#### [Supplied material]

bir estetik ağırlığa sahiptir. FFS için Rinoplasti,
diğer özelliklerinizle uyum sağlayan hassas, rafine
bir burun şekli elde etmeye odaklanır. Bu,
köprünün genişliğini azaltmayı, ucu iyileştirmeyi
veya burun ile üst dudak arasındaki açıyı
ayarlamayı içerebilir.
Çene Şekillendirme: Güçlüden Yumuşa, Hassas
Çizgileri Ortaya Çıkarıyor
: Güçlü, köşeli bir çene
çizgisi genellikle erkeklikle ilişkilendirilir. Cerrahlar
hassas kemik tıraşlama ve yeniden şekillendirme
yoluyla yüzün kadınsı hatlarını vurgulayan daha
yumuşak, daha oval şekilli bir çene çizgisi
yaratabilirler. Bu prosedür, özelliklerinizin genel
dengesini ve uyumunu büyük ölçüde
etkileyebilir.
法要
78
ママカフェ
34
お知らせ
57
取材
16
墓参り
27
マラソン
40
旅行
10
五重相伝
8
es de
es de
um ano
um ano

...

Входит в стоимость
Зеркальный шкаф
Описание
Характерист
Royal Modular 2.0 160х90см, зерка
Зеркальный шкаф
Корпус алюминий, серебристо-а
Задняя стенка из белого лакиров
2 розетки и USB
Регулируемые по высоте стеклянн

#### [Task to carry out]
All that is wanted is a faithful reproduction of the line above with "Характерист", the line with "Регулируемые по высоте стеклянн", and every line in between.

#### [Exercise solution]
Характерист
Royal Modular 2.0 160х90см, зерка
Зеркальный шкаф
Корпус алюминий, серебристо-а
Задняя стенка из белого лакиров
2 розетки и USB
Регулируемые по высоте стеклянн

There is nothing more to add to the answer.